Top of SUPPLIED RECORDS
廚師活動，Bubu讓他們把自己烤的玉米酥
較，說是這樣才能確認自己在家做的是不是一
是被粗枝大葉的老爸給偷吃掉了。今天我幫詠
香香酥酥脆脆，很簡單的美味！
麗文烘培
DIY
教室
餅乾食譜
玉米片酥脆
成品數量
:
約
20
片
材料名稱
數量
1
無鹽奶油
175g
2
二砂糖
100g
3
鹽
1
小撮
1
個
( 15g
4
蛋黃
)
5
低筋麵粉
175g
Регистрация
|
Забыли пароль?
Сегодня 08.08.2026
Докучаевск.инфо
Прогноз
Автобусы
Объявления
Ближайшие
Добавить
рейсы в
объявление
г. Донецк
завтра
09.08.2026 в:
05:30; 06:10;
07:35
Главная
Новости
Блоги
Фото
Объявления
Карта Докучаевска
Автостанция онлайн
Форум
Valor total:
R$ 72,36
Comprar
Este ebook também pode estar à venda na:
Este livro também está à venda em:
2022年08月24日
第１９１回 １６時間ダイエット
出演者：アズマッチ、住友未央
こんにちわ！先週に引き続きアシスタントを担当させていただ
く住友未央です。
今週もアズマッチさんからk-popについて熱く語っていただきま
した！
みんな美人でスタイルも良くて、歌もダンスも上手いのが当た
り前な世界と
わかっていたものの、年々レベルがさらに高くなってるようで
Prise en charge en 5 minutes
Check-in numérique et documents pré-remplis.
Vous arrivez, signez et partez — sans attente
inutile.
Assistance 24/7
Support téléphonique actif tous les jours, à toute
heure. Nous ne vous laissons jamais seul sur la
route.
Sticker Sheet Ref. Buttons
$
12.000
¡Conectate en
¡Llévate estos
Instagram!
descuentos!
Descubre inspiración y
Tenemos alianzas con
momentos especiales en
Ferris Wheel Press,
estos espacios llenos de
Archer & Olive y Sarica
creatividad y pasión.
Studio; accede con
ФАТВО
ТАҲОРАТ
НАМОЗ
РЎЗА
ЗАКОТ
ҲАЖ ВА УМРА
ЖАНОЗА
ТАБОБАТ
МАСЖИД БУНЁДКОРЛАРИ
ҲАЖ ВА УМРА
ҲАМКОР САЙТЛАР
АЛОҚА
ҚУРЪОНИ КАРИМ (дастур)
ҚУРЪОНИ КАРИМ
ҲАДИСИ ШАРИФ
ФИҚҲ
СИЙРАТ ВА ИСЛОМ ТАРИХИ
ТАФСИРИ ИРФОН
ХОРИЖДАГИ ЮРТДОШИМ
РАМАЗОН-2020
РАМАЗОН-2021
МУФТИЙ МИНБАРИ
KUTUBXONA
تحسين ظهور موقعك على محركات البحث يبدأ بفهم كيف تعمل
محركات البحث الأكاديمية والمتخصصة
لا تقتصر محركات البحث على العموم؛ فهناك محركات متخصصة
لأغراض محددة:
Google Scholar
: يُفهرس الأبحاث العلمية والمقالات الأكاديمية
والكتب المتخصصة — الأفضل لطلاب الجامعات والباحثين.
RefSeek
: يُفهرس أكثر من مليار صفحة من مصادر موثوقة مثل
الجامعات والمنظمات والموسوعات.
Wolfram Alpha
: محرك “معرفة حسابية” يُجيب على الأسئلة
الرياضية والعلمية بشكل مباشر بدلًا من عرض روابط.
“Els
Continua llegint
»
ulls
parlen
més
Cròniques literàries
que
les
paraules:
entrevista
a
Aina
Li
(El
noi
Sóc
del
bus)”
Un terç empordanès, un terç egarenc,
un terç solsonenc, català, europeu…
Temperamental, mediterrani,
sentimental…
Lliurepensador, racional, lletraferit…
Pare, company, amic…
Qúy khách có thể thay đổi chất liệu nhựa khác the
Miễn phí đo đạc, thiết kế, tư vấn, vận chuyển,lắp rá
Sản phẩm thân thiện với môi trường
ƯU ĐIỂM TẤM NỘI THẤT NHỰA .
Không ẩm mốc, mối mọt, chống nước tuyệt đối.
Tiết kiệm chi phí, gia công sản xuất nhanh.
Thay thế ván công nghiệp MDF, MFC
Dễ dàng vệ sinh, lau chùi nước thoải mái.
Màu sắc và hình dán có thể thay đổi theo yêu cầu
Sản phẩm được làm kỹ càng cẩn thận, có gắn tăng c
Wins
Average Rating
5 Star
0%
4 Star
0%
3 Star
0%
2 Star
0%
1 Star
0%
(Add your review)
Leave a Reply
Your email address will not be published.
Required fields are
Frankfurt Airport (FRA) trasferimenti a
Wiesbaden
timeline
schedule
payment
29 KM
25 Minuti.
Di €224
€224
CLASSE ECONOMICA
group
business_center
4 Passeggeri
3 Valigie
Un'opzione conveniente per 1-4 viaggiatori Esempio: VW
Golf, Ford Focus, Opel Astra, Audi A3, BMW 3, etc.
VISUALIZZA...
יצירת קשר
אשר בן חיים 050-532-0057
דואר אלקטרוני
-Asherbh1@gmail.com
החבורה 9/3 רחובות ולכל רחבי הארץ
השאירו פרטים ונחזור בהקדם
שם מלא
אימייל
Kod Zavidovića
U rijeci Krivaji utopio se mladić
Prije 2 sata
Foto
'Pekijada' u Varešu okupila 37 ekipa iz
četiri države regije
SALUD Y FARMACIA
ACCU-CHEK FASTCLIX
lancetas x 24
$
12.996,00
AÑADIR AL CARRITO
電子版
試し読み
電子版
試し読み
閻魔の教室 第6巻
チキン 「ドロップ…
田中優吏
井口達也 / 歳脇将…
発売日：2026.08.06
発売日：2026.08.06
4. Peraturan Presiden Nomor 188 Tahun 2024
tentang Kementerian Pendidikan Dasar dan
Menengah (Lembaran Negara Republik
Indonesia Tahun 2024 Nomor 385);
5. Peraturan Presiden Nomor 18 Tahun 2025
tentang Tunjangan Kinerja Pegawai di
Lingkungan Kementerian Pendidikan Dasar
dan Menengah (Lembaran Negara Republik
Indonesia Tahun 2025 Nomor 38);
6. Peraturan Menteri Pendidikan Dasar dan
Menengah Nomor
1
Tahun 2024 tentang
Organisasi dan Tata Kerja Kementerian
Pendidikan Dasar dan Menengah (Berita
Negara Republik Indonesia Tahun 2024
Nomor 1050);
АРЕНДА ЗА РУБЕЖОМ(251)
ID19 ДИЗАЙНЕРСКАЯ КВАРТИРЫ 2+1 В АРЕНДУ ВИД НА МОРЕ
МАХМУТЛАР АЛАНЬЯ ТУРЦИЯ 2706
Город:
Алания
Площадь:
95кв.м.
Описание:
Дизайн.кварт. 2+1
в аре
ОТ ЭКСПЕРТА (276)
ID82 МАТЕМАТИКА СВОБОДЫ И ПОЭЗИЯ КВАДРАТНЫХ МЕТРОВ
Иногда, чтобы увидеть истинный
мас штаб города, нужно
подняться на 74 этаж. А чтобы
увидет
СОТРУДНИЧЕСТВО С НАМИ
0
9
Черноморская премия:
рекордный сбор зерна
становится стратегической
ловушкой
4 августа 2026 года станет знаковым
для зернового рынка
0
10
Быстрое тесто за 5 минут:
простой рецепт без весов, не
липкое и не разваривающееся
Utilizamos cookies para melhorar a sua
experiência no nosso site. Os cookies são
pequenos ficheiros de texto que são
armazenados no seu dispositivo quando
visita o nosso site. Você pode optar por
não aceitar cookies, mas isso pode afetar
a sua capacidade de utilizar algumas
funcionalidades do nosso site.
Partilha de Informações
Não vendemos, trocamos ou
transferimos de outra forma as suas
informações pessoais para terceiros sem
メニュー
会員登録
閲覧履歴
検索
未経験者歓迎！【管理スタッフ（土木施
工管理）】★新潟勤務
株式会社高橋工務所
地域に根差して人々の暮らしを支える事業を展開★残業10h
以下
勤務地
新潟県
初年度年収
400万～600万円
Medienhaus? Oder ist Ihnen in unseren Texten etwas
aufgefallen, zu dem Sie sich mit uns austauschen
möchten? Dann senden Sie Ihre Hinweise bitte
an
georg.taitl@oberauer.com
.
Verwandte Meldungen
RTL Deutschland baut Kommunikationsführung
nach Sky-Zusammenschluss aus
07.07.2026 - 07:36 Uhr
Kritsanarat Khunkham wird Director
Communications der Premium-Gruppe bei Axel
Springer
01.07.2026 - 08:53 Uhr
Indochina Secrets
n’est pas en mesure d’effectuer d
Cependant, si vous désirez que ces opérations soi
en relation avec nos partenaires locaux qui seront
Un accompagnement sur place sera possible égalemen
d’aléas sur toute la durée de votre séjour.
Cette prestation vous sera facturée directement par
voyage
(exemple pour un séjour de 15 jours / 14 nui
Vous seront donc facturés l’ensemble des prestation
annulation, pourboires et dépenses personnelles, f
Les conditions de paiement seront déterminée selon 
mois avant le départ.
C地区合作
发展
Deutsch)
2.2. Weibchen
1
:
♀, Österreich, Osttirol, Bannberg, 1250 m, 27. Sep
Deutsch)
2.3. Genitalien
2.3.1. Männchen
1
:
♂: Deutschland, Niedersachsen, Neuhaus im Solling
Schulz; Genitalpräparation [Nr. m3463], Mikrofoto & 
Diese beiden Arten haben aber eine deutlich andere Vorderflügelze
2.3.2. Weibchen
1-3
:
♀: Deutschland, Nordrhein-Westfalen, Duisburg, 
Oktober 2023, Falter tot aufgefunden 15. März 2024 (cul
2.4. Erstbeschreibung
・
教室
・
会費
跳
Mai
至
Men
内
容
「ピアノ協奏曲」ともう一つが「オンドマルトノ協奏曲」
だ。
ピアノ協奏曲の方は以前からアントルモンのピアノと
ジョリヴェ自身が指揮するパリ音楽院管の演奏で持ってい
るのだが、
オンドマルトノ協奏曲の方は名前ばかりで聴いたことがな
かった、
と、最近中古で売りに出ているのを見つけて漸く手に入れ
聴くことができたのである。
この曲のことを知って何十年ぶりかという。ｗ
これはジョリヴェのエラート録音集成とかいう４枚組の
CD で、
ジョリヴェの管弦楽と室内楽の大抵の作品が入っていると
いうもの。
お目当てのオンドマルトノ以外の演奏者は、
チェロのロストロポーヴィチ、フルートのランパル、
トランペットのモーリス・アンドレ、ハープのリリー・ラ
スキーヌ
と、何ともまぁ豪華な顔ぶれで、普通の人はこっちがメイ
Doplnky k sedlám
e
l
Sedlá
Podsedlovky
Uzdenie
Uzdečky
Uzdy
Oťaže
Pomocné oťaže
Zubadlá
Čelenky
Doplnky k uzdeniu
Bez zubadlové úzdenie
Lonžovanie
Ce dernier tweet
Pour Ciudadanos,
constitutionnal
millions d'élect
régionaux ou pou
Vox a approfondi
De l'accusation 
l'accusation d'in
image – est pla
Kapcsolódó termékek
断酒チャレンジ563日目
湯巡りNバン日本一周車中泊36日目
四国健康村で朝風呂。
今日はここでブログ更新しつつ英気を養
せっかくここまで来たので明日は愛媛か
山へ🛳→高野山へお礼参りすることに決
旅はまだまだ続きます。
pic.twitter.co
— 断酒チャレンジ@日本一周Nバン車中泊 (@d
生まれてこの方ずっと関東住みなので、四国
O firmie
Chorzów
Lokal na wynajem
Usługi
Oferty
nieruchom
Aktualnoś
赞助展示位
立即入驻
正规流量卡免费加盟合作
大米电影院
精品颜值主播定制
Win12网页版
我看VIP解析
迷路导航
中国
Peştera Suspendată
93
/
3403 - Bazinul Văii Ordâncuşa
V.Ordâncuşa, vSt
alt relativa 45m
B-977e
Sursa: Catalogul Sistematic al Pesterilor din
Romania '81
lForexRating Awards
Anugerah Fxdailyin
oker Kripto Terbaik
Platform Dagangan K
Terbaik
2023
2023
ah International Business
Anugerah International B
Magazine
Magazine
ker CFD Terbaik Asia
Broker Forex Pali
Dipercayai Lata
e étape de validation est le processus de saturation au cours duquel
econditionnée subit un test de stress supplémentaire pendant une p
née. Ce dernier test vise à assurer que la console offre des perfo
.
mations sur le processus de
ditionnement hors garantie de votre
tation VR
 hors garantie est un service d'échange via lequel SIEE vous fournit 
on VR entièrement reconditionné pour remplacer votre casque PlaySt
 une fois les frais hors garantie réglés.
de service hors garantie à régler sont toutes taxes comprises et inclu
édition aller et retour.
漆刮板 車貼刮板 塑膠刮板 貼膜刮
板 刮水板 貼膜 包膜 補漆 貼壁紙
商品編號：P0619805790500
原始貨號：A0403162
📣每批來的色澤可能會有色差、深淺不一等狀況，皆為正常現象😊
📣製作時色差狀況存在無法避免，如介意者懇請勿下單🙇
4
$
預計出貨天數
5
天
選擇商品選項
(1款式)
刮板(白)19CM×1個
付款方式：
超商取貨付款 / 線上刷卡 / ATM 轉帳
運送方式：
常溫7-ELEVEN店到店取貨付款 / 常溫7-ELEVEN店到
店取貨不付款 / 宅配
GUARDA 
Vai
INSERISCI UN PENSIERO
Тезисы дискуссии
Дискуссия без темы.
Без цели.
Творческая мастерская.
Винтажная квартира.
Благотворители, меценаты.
Bottom of SUPPLIED RECORDS
■ EXERCISE
For each line in the data above that contains the string "Dasar", extract the line.

■ ANSWER SPACE
tentang Kementerian Pendidikan Dasar dan
Lingkungan Kementerian Pendidikan Dasar
6. Peraturan Menteri Pendidikan Dasar dan
Pendidikan Dasar dan Menengah (Berita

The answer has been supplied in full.